Different methods were applied to explore the sensitive areas of the El Niño Southern Oscillation (ENSO) and tropical cyclones for targeted observations; these methods can generally be divided into two categories. One category consists of the adjoint-based methods, in which the adjoints of the forward tangent propagator of the models were calculated (Kim et al. 2004), such as singular vectors (SVs; Palmer et al. 1998) and conditional nonlinear optimal perturbation (CNOP; Mu and Duan 2003). The second category was ensemble-based methods, such as the ensemble Kalman filter (Hamill and Snyder 2002), the ensemble transform technique (Bishop and Toth 1999) and the ensemble transform Kalman filter (Bishop et al. 2001).
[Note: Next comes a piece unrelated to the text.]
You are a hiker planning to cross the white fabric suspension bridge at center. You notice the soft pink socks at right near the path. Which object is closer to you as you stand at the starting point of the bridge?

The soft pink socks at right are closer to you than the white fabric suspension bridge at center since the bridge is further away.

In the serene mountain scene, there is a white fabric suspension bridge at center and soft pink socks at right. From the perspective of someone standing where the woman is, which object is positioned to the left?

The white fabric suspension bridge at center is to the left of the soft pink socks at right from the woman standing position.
Some results of these studies have already been implemented in field experiments, showing the efficiency of these proposed methods (Bergot 1999; Szunyogh et al. 2000).

To the authors’ knowledge, there were no adaptive observational studies targeting IOD events. In this study, we will conduct perfect model predictability experiments to explore the observing locations (i.e., the sensitive areas) for advancing beyond the WPB of IOD predictions with an ensemble approach. As positive IOD events have larger effects on the climate and more frequently occur under current climate change conditions, compared with negative ones (Ashok et al. 2001, 2003; Vinayachandran et al. 2002; Abram et al. 2003; Black et al. 2003; Annamalai and Murtugudde 2004; Yamagata et al. 2004; Behera et al. 2005; Hong et al. 2008; Cai et al. 2009; Weller and Cai 2013), only positive IOD events are considered.
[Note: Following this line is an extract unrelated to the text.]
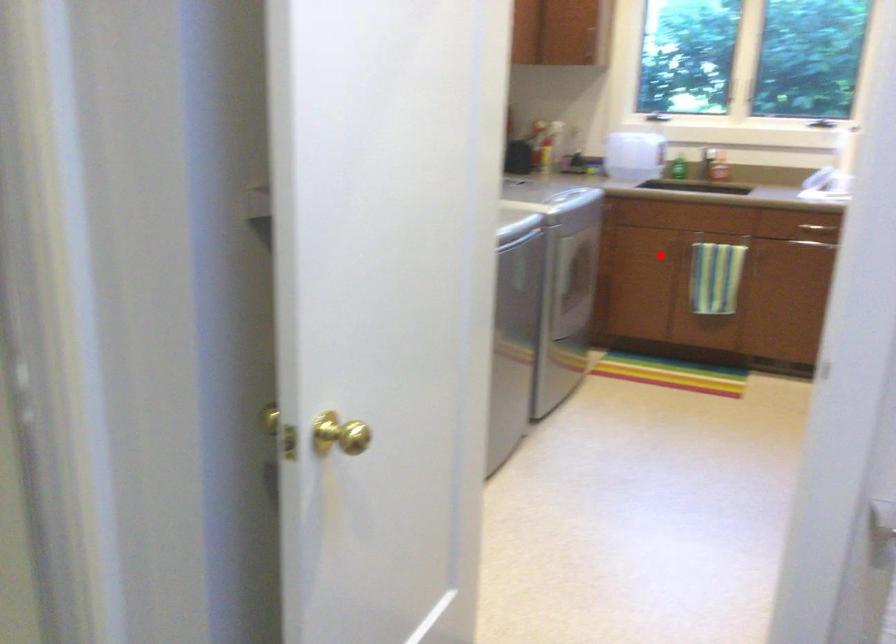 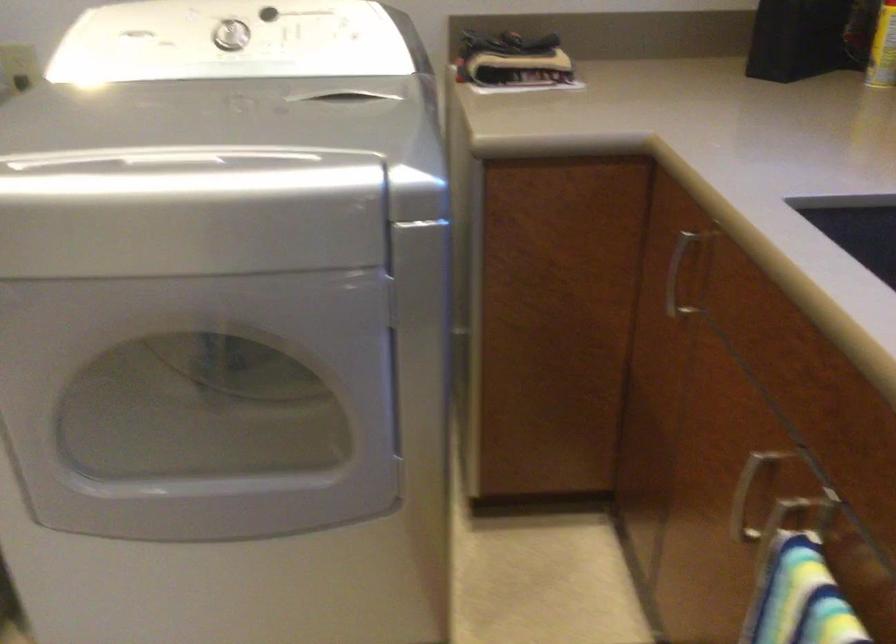 Question: I am providing you with two images of the same scene from different viewpoints. In image1, a red point is highlighted. Considering the same 3D point in image2, which of the following is correct?

Choices:
 (A) It is closer
 (B) It is farther

Answer: (A)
The remainder of the paper is organized as follows. The model and experimental strategy are described in Sect. 2. The effects of initial error patterns on prediction uncertainties in the model are described in Sect. 3. The sensitive areas to enable advancement beyond the WPB in predicting positive IOD events are explored in Sect. 4. And finally, a summary and discussion are presented in Sect. 5.
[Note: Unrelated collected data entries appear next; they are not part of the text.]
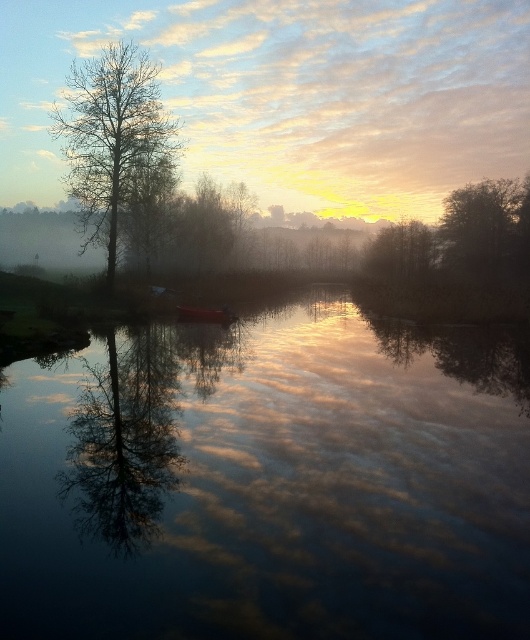 Between point (173, 163) and point (223, 308), which one is positioned behind?

Positioned behind is point (173, 163).

Measure the distance from bare branches tree at left to metallic red boat at center.

bare branches tree at left is 63.00 feet away from metallic red boat at center.

The width and height of the screenshot is (530, 640). I want to click on bare branches tree at left, so click(113, 140).

Does smooth water at center have a greater height compared to bare branches tree at left?

No, smooth water at center is not taller than bare branches tree at left.

Is smooth water at center positioned before bare branches tree at left?

Yes, smooth water at center is closer to the viewer.

Identify the location of smooth water at center. This screenshot has width=530, height=640. (269, 483).

Locate an element on the screen. This screenshot has width=530, height=640. smooth water at center is located at coordinates click(269, 483).

Can you confirm if smooth water at center is positioned to the left of smooth tree at left?

Yes, smooth water at center is to the left of smooth tree at left.

Which of these two, smooth water at center or smooth tree at left, stands shorter?

smooth water at center is shorter.

Which is behind, point (526, 470) or point (472, 172)?

Point (472, 172)

Where is `smooth water at center`? smooth water at center is located at coordinates (269, 483).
2 Model and experimental strategy

The model used in this study is the GFDL CM2p1, an ocean–atmosphere–land–ice coupled model. The oceanic component of the coupled model is the Modular Ocean Model version 4 (MOM4p1), released in December 2009, which is a numerical representation of the ocean’s hydrostatic primitive equations (Griffies 2009). The horizontal resolution is 1 × 1 in most regions, with the meridional resolution reducing to 1/3 at the equator. In total, there are 50 unevenly spaced vertical levels, with a 10 m resolution in the upper 225 m of ocean. The atmospheric component of the GFDL CM2p1 is the GFDL atmosphere model, AM2p12b (GFDL Global Atmospheric Model Development Team 2004). Its horizontal resolution is 2.5 × 2, and there are 24 vertical levels in total. The different components are coupled with each other through the Flexible Modeling System and exchange fluxes every two hours. The GFDL CM2p1 has been used to study the predictability of IOD events in previous research (Feng et al. 2014a, b; Feng and Duan 2014; Song et al. 2008) and was found to simulate the climatoloty and interannual variability of the Indian Ocean well.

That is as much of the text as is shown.